# Ariens 92012 briggs sputtering without choke



## johnnyh55 (Feb 13, 2017)

I have an Ariens deluxe 27 with a briggs and stratton 1150 snow series engine and notice the engine sputters if I take the choke all the way off. I think it has done this since new, I took the carb off 3 times to clean it as I thought it was dirty but it all cleaned. The only thing I noticed was the float wasn't sitting level so I change the needle seat and the needle and now the float is level. When I run the engine and leave the choke at half choke it seems to sputter way less than taking the choke all the way off. I notice also that when the choke is off and with the engine running there seem to be something glowing red in the muffler but when I put the choke to half it doesn't glow red so I assume the engine runs lean. I changed the spark plug and the carb is clean and I am using fresh 87 octane gas. Should I try 91 octane gas or that shouldn't cause an issue? Could there be something else causing this or in 2009 it was the first year of the EPA engine without adjustable carbs so the engine just runs lean? The only thing I haven't done is adjust the valves since I can't find the procedure for it as I heard the briggs need the piston to be 1/4 inch past TDC to adjust the valves? Could a valve adjustment cause a sputter? I didn't think so.


----------



## Lottstodo (Feb 16, 2018)

You need to address the carb issue, if you need choke to make it run then something is not correct in the carb. the small internal passages in the carb can still be plugged on even the cleanest looking carb. 
Since you say you have had it apart 3 times maybe a good start would be to order a carb from amazon , and mess with the old one later.
Running your engine with choke when it shouldnt be can cause a lot of damage including piston ring and cylinder wear as the excess fuel is washing the oil down the cylinder, as well burnt valves and related valve problems, not to mention compromising the engine oil itself that lube the rest of the engine.
Another question is at what elevation are you located. You maybe need a rejet depending on where you live.


----------



## SnoThro (Feb 20, 2016)

Saw this a lot during sales of new machines and servicing. Started when Briggs switched carburetor suppliers from USA LMT/Walbro to Chinese manufacture and Ruixing. There were 2-3 supersessions later on as well. I personally suspect there is casting flaws in the original batch of carbs causing maverick air to get into the intake. Only way to fix this was a new carburetor or run the machine at half choke and no you wont damage anything. If the engine smooths out with more/less choke you're just getting closer to stoichiometric air fuel ratio.


----------



## johnnyh55 (Feb 13, 2017)

That's what I was thinking that if the engine runs smooth with half choke it means perfect fuel mixture hence your not damaging anything? I looked at a replacement carb and I think the whole design was changed, the fuel line is on the other side as the carb that I have now. I assume this is the right carb? Its a briggs and stratton engine model 15c134-0128-e8 and build date of engine is 090605 so according to briggs I need carburetor #594014. 
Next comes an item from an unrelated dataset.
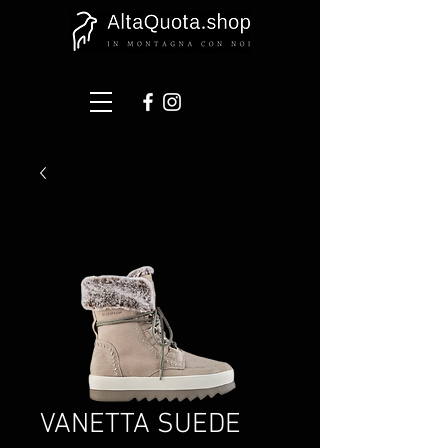
VANETTA SUEDE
Sent from my SM-G960W using Tapatalk


----------



## SnoThro (Feb 20, 2016)

594015 (assume you meant) is the right carb. Almost all of the single cylinder Briggs carbs have been outsourced to China so kind of up to you if you want to try a knock-off.


----------



## johnnyh55 (Feb 13, 2017)

SnoThro said:


> 594015 (assume you meant) is the right carb. Almost all of the single cylinder Briggs carbs have been outsourced to China so kind of up to you if you want to try a knock-off.



Well I am thinking its 594014 according to the briggs website. Here is a screenshot of the briggs website, for engines that have a date code before 11080800 it says to use carb #594014 and for engines that have date code after 11080700 it says to use carb #594015.


I have attached a picture of the date code of my engine which is 09060588 so I assume that is before 11080800 so I would need carb #594014 correct?


----------



## SnoThro (Feb 20, 2016)

Yep, you're right. Checked the Briggs portal and it also says 594014.


----------



## johnnyh55 (Feb 13, 2017)

SnoThro said:


> Yep, you're right. Checked the Briggs portal and it also says 594014.


And if I want to try a knock off, where do I find those? Do they work with the Briggs part #?


----------



## SnoThro (Feb 20, 2016)

Depending on popularity Amazon or Ebay. There aren't many for your engine since they didn't last too long but there are a couple. Search for 264177695579 on ebay and you'll find one (no affiliation). Not nearly as cheap as some of the more common knock-offs though.


----------